A motion-sickness patch may look innocuous. However, it is still a prescription medication and can have adverse side effects not to be taken lightly. Consider the possibility of ill effects before you commit to the patch on your next cruise.

For example, I met a woman who put on a patch during her first cruise. She discovered several hours later, as she was putting makeup on that the pupil in one of her eyes was fully dilated — the eye on the side where her patch was placed. She thought she was having a stroke. She contacted her physician, who advised her to immediately remove the patch. The dilation subsided, and all was well for the remainder of her cruise.

She had not experienced any seasickness before using the patch nor after removing it. She had simply taken a proactive approach, just in case. Her medical chart now includes her reaction with a note that she cannot use scopolamine. She does, however, intend to cruise again and hopes her lack of motion sickness on her first cruise will hold true in the future.
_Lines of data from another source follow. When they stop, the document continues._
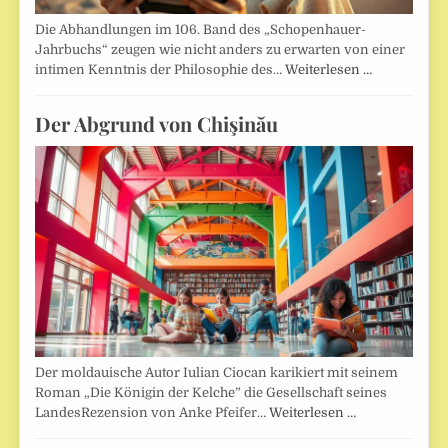
Die Abhandlungen im 106. Band des „Schopenhauer-
Jahrbuchs“ zeugen wie nicht anders zu erwarten von einer
intimen Kenntnis der Philosophie des…
Weiterlesen …
Der Abgrund von Chişinău
Der moldauische Autor Iulian Ciocan karikiert mit seinem
Roman „Die Königin der Kelche” die Gesellschaft seines
LandesRezension von Anke Pfeifer…
Weiterlesen …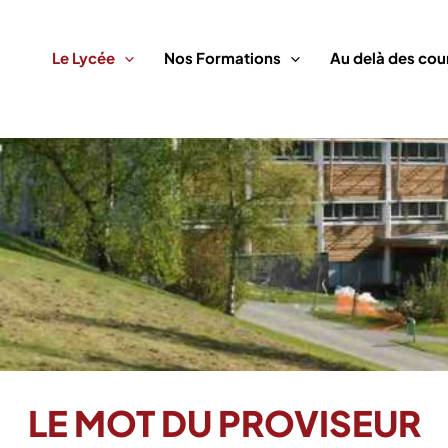
Le Lycée
Nos Formations
Au delà des cou
LE MOT DU PROVISEUR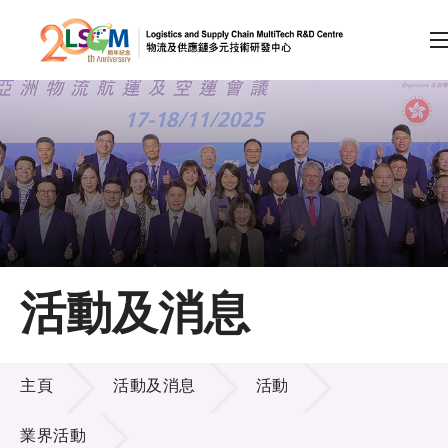
A
A
EN
繁
简
A
跳到內容（按回車鍵）
會員登入
主頁
活動及消息
關於LSCM
活動及消息
技術商品化
主頁
活動及消息
活動
項目及資助計劃
業界活動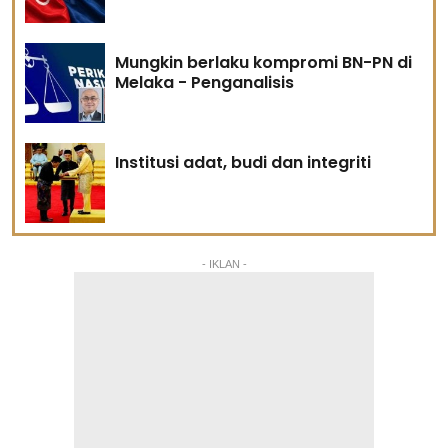
Mungkin berlaku kompromi BN-PN di
Melaka - Penganalisis
Institusi adat, budi dan integriti
- IKLAN -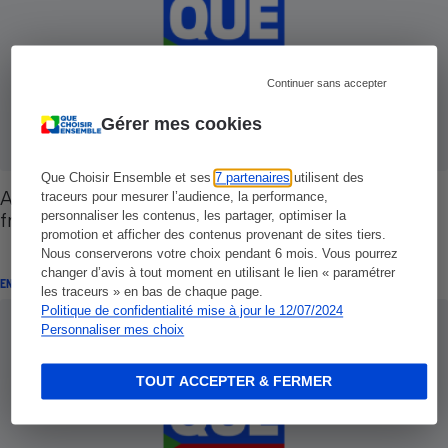
Continuer sans accepter
Gérer mes cookies
Que Choisir Ensemble et ses
7 partenaires
utilisent des
Acheter pour louer - Financement: Maîtrisez les
traceurs pour mesurer l’audience, la performance,
frais
personnaliser les contenus, les partager, optimiser la
promotion et afficher des contenus provenant de sites tiers.
Nous conserverons votre choix pendant 6 mois. Vous pourrez
changer d’avis à tout moment en utilisant le lien « paramétrer
ENQUÊTE
les traceurs » en bas de chaque page.
Politique de confidentialité mise à jour le 12/07/2024
Personnaliser mes choix
TOUT ACCEPTER & FERMER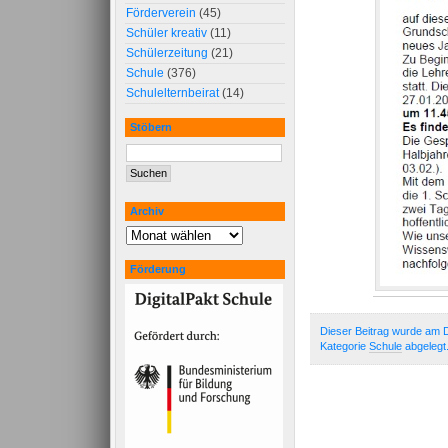
Förderverein
(45)
Schüler kreativ
(11)
Schülerzeitung
(21)
Schule
(376)
Schulelternbeirat
(14)
Stöbern
Archiv
Förderung
Dieser Beitrag wurde am D
Kategorie
Schule
abgelegt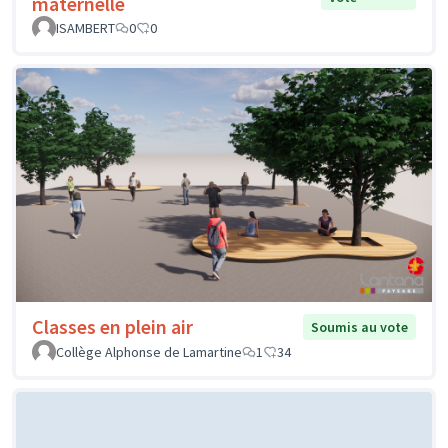
maternelle
ISAMBERT
0
0
Classes en plein air
Soumis au vote
Collège Alphonse de Lamartine
1
34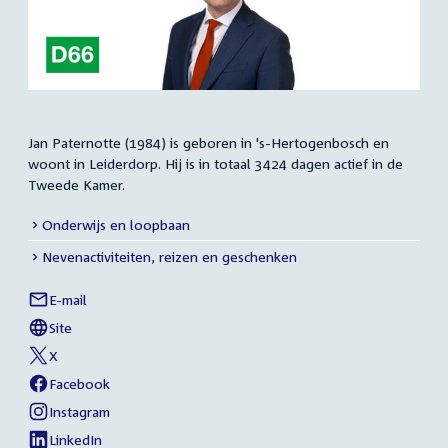
Jan Paternotte (1984) is geboren in 's-Hertogenbosch en
Samenvatting
woont in Leiderdorp. Hij is in totaal 3424 dagen actief in de
Tweede Kamer.
Onderwijs en loopbaan
Meer
Nevenactiviteiten, reizen en geschenken
info
E-mail
Jan
Links
Paternotte
Site
naar
External
van
link:
Jan
X
sociale
External
van
Paternotte
link:
Jan
Facebook
media
External
van
Paternotte
link:
Jan
Instagram
External
van
Paternotte
link:
Jan
LinkedIn
External
van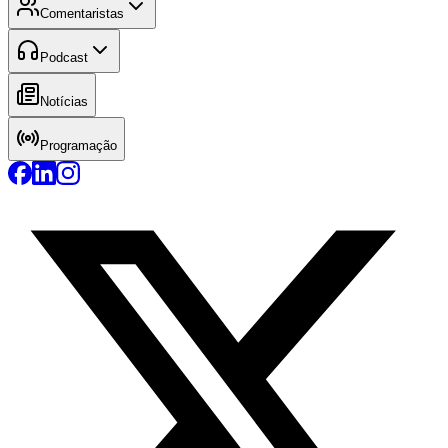
Comentaristas
Podcast
Notícias
Programação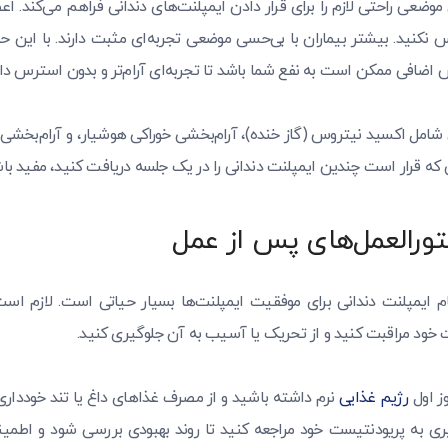
 موضعی راحتی لازم را برای قرار دادن ایمپلنت‌های دندانی فراهم می‌کند. 
کنید. بیشتر بیماران با بی‌حسی موضعی تجربه‌ای مثبت دارند. با این ح
ش اضافی ممکن است به نفع شما باشد تا تجربه‌ای آرام‌تر و بدون استرس دا
 شامل اکسید نیتروس (گاز خنده)، آرام‌بخشی خوراکی هوشیار، و آرام‌بخشی
که قرار است چندین ایمپلنت دندانی را در یک جلسه دریافت کنید، مفید باش
ورالعمل‌های پس از عمل
ایمپلنت دندانی برای موفقیت ایمپلنت‌ها بسیار حیاتی است. لازم اس
 خود مراقبت کنید و از تحریک یا آسیب به آن جلوگیری کنید.
وز اول
رژیم غذایی
نرم داشته باشید و از مصرف غذاهای داغ یا تند خوددار
ری به پریودنتیست خود مراجعه کنید تا روند بهبودی بررسی شود و اطمی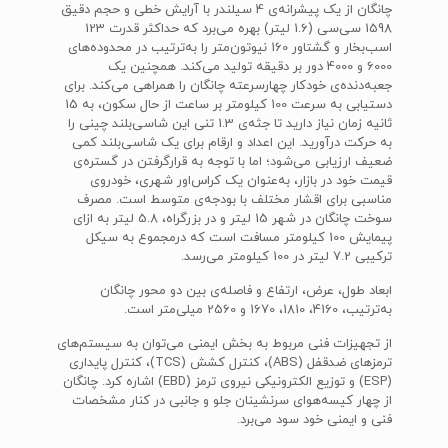
چانگان از یک پیشرانه‌ی 4 سیلندر با آرایش خطی و حجم دقیق
1598 سی‌سی‌ (1.6 لیتر) بهره می‌برد که حداکثر قدرت 123
اسب‌بخار و گشتاور 160 نیوتون‌متر را به‌ترتیب در محدوده‌های
6000 و 4000 دور بر دقیقه تولید می‌کند. همچنین یک
جعبه‌دنده‌ی خودکار چهارسرعته چانگان را همراهی می‌کند. برای
دستیابی به سرعت 100 کیلومتر بر ساعت از حال سکون، به 15
ثانیه زمان نیاز دارید تا جثه‌ی 1.3 تنی این شاسی‌بلند چینی را
به حرکت درآورید. این اعداد و ارقام برای یک شاسی‌بلند کمی
ضعیف ارزیابی می‌شود؛ اما با توجه به قرارگرفتن در گستره‌ی
قیمت خود در بازار، به‌عنوان یک کراس‌اور شهری، خودروی
مناسبی برای اقشار مختلف با بودجه‌ی متوسط است. مصرف
سوخت چانگان در شهر 15 لیتر و در بزرگراه، 5.8 لیتر به ازای
پیمایش 100 کیلومتر مسافت است که درمجموع به سیکل
ترکیبی 7.2 لیتر در 100 کیلومتر می‌رسد.
ابعاد طول، عرض‌، ارتفاع و فاصله‌ی بین دو محور چانگان
به‌ترتیب، 4160، 1810، 1670 و 2560 میلی‌متر است.
از تجهیزات فنی مربوط به بخش ایمنی می‌توان به سیستم‌های
ترمزهای ضدقفل (ABS)، کنترل کشش (TCS)، کنترل پایداری
(ESP) و توزیع الکترونیکی نیروی ترمز‌ (EBD) اشاره کرد. چانگان
از چهار کیسه‌هوای سرنشینان جلو و جانبی در کنار مشخصات
فنی و ایمنی خود سود می‌برد.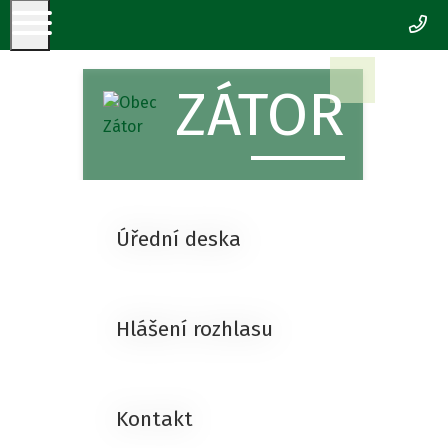
+4
ZÁTOR
Úřední deska
Hlášení rozhlasu
Kontakt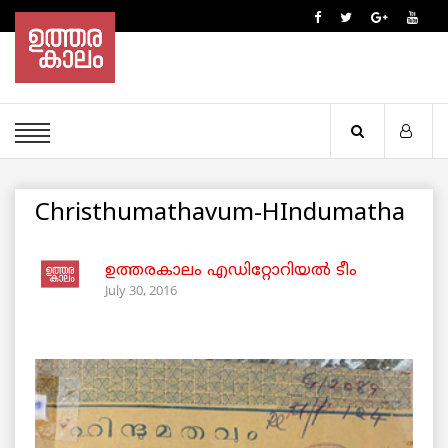
Christhumathavum-HIndumatha
ഉത്തരകാലം എഡിറ്റോറിയല്‍ ടീം
July 30, 2016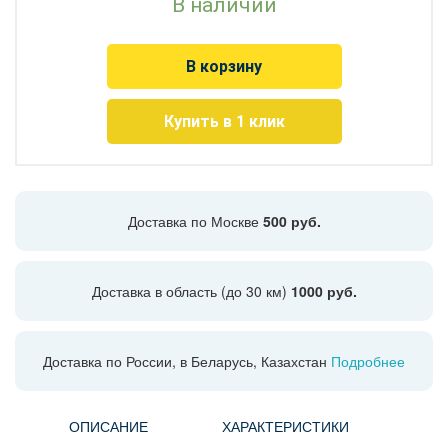
В наличии
В корзину
Купить в 1 клик
Доставка по Москве
500 руб.
Доставка в область (до 30 км)
1000 руб.
Доставка по России, в Беларусь, Казахстан
Подробнее
ОПИСАНИЕ
ХАРАКТЕРИСТИКИ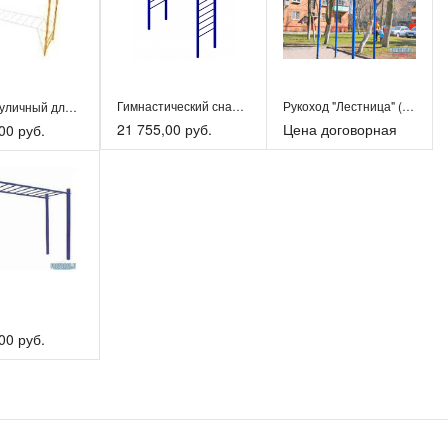
Гимнастический снаряд «Рукоход Лесенка» уличный детский
Рукоход "Лестница" (взрослый)
Рукоход уличный для детей
21 755,00 руб.
Цена договорная
00 руб.
00 руб.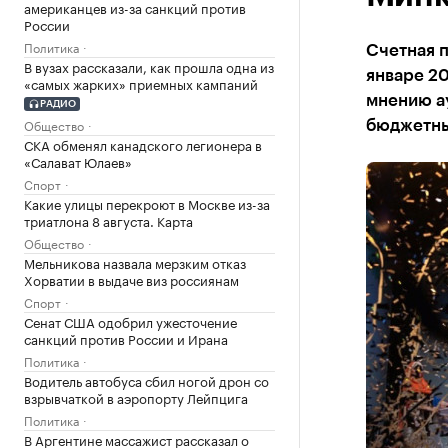
американцев из-за санкций против
России
Политика
Счетная п
В вузах рассказали, как прошла одна из
январе 20
«самых жарких» приемных кампаний
мнению а
РАДИО
Общество
бюджетны
СКА обменял канадского легионера в
«Салават Юлаев»
Спорт
Какие улицы перекроют в Москве из-за
триатлона 8 августа. Карта
Общество
Мельникова назвала мерзким отказ
Хорватии в выдаче виз россиянам
Спорт
Сенат США одобрил ужесточение
санкций против России и Ирана
Политика
Водитель автобуса сбил ногой дрон со
взрывчаткой в аэропорту Лейпцига
Политика
В Аргентине массажист рассказал о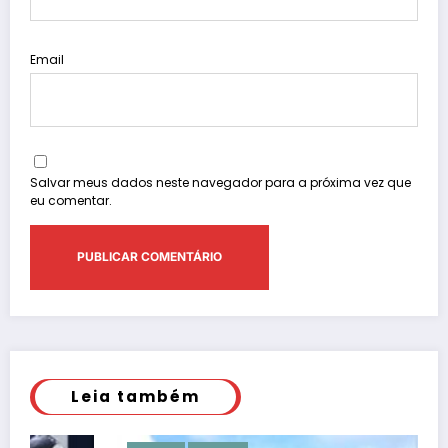
Email
Salvar meus dados neste navegador para a próxima vez que
eu comentar.
Leia também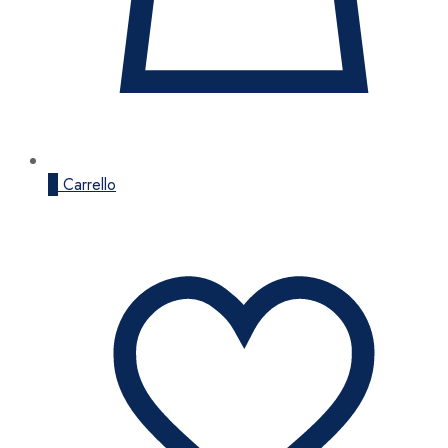
0
Carrello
Other side effects of the patches include dry mouth, dizziness, drowsiness and even disorientation. Also, a big problem for many cruisers is that you should not consume alcohol while wearing the patch. Doing so intensifies the side effects, especially drowsiness and dizziness.

Related: Do cruise ships have doctors, nurses, medical centers or hospitals?

Patches can be useful in rough seas

huge waves on cruise ship

Although ship captains aim to avoid dangerously rough seas, cruise ships are designed to handle far larger waves than one might think. That means choppy rides may occur. You’ll know rough seas are ahead when you see motion-sickness bags strategically placed in the stairwells.

Scopolamine patches can be useful on any cruise with the potential for large waves, such as hurricane season sailings, transatlantic crossings and cruises through notoriously rough waters, such as the Drake Passage on the way to Antarctica. If you’re nervous about feeling ill during any of these sailings, that is the perfect time to talk to your doctor about a prescription for patches.

Related: What to do if you find yourself on a wildly tilting cruise ship

Do you really need a motion sickness patch for your cruise?

If you are prone to motion sickness in general, talk to your doctor about prescription patches. My physician said she wouldn’t have a problem prescribing the patches for someone going on their first cruise if they don’t have conflicting medications or conditions and understand that there are side effects.

There are a few itineraries and seasons for which even the most sea-hardy among us might proactively take along a supply of patches. It’s better to be prepared and not need them than to suffer through a rough ride without any relief.

If you have successfully worn scopolamine patches in the past without side effects, consider only wearing one the first 24 hours of the cruise or when rough seas are expected.

Bottom line

If you’ve never cruised but generally don’t experience motion sickness, don’t assume you’ll need seasickness medication for your first sailing. You might be surprised that a cruise ship’s ride is much smoother than you thought.

However, if you’re worried motion-induced nausea may sideline you during your cruise, talk to your doctor about the best motion sickness medications before you sail.